The impact of the secondary infections in ICU patients affected by COVID-19 during three different phases of the SARS-CoV-2 pandemic

Affiliations

The impact of the secondary infections in ICU patients affected by COVID-19 during three different phases of the SARS-CoV-2 pandemic

Federica Murgia et al. Clin Exp Med. 2023 Aug.

Abstract

Microbial secondary infections can contribute to an increase in the risk of mortality in COVID-19 patients, particularly in case of severe diseases. In this study, we collected and evaluated the clinical, laboratory and microbiological data of COVID-19 critical ill patients requiring intensive care (ICU) to evaluate the significance and the prognostic value of these parameters. One hundred seventy-eight ICU patients with severe COVID-19, hospitalized at the S. Francesco Hospital of Nuoro (Italy) in the period from March 2020 to May 2021, were enrolled in this study. Clinical data and microbiological results were collected. Blood chemistry parameters, relative to three different time points, were analyzed through multivariate and univariate statistical approaches.
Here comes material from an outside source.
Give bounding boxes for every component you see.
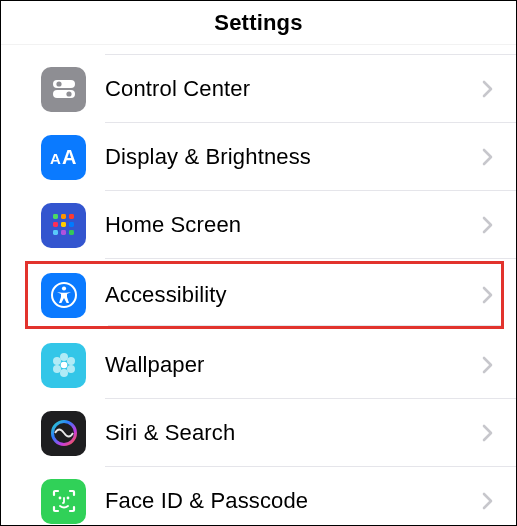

Seventy-four percent of the ICU COVID-19 patients had a negative outcome, while 26% had a favorable prognosis. A correlation between the laboratory parameters and days of hospitalization of the patients was observed with significant differences between the two groups. Moreover, Staphylococcus aureus, Enterococcus faecalis, Candida spp, Pseudomonas aeruginosa and Klebsiella pneumoniae were the most frequently isolated microorganisms from all clinical specimens. Secondary infections play an important role in the clinical outcome. The analysis of the blood chemistry tests was found useful in monitoring the progression of COVID-19.

Keywords: Blood chemistry parameters; COVID-19; Clinical outcome; Microbiological data; SARS-COV-2 infection; Secondary infections.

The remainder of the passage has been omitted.